The CSSLab’s Research Data Engineer, Yingquan Li, offers his perspective on data-driven social science and the challenges facing the new field of CSS.
ABOVE: Yingquan Li (third from right), the CSSLab’s Research Data Engineer, at an AWS-sponsored event.
In its first year, the CSSLab has seen its work published in major journals, enjoyed generous financial and material support, and procured an expanding staff and research team. Behind the scenes of these achievements, however, much of the Lab’s learning and growth has taken place when tackling logistical and scaling challenges—perhaps most notably, the challenge of creating a bespoke research infrastructure capable of processing, storing, and analyzing tens of terabytes of data.
Since coming onboard as Research Data Engineer in June 2021, Yingquan Li has worked closely with the CSSLab’s researchers to develop this infrastructure. He has been instrumental in gathering article data from PeakMetrics through one of the Lab’s data providers, Harmony Labs. Between June and October, he also monitored a sync pipeline in the process of transferring 35TB of TVEyes data, and currently helps to parse the Lab’s Nielsen panel data. “I do a little bit of everything,” Yingquan notes, “and through that, you come to realize that our main problems are still being defined.”
“The CSSLab is unique in that our ‘product’ is research and we inhabit this academic space, but the data we’re using is on an industrial scale, and the tools we’re using are industry tools.”
– Yingquan Li
When asked to give insight into the Lab’s major challenges, Yingquan begins at the conceptual level. “The CSSLab is unique in that our ‘product’ is research and we inhabit this academic space,” he explains, “but the data we’re using is on an industrial scale, and the tools we’re using are industry tools.” In his view, bridging the gap between academia and industry has proven to be one of the most interesting challenges the Lab has faced, since he and the Lab’s researchers have come to understand that their academic perspective and practices cannot be cleanly mapped onto what is used in industry. As a result, they have had to adapt new practices and tools to be able to apply their expertise to their specific research pipelines.

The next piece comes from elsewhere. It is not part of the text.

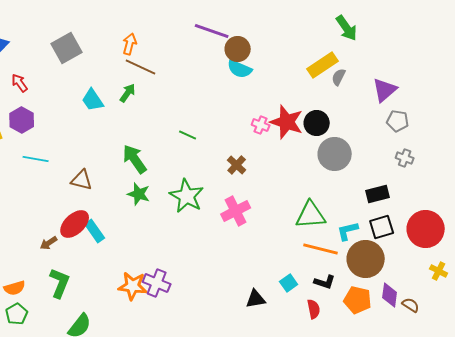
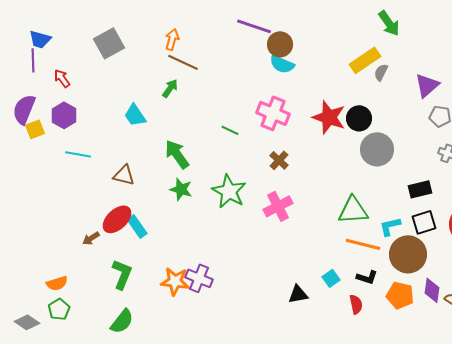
cyan trapezoid: (93, 100) -> (135, 115), moved
pink cross: (261, 125) -> (273, 113), moved, size x1.8
green L-shape: (60, 283) -> (122, 274), moved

“The way we think about using our technology has to be within the context of our research perspective,” Yingquan clarifies, “but innovation comes from figuring out how to frame our work so that all parties understand what’s going on.” The importance of this framing made itself apparent in late 2021, when the Lab realized that one of its data partners was using data sampling and processing practices that, while appropriate for industry use, did not meet the standards necessary for academic research. This discrepancy in expectations caused the Lab to branch out to alternative sources, with Yingquan playing a major role in monitoring and developing the Lab’s new data pipeline.
Before joining the CSSLab, Yingquan earned seven years of experience working in both the private and public sectors. “I had to unlearn a lot of things I learned working in government and industry,” he admits, but appreciates having learned the importance of thinking on your feet when it comes to working with data. He stresses that it is crucial for both seasoned incumbents and newcomers in the field to “not be so enamored with how things were done previously, or with what [they]’re comfortable with,” and instead commit to new frameworks and ways of thinking.
Despite having to adapt to working in an academic research setting, Yingquan sees parallels between work in the Lab and his experiences in industry. He notes that, in many ways, the CSSLab “feels like an early-stage startup” due to the remarkable pace of its research and organizational development during its first year. Drawing from his experience, he advises that, for such a young organization in a comparably young field, it is important to focus on solving one small problem at a time. This helps the team to build the confidence necessary for solving progressively larger problems. “In this kind of environment,” he elaborates, “unpredictability, things not going right, and meandering for a while before you come to the solution are all normal. But over time, you’ll look back and realize that you’ve done a lot more than you think.”
When asked about the advice he’d give to similar labs embarking upon data-driven social science research, Yingquan highlights automation and organizational diligence as key pillars of an effective research team. “Long-term perspective is important, automating things is important, and thinking things through and trying to eliminate technical debt as much as possible upfront is important,” he advises. These practices, he states, should always be supplemented by vision: “Ultimately, the goal is to build a data product that helps people and is genuinely useful to people.”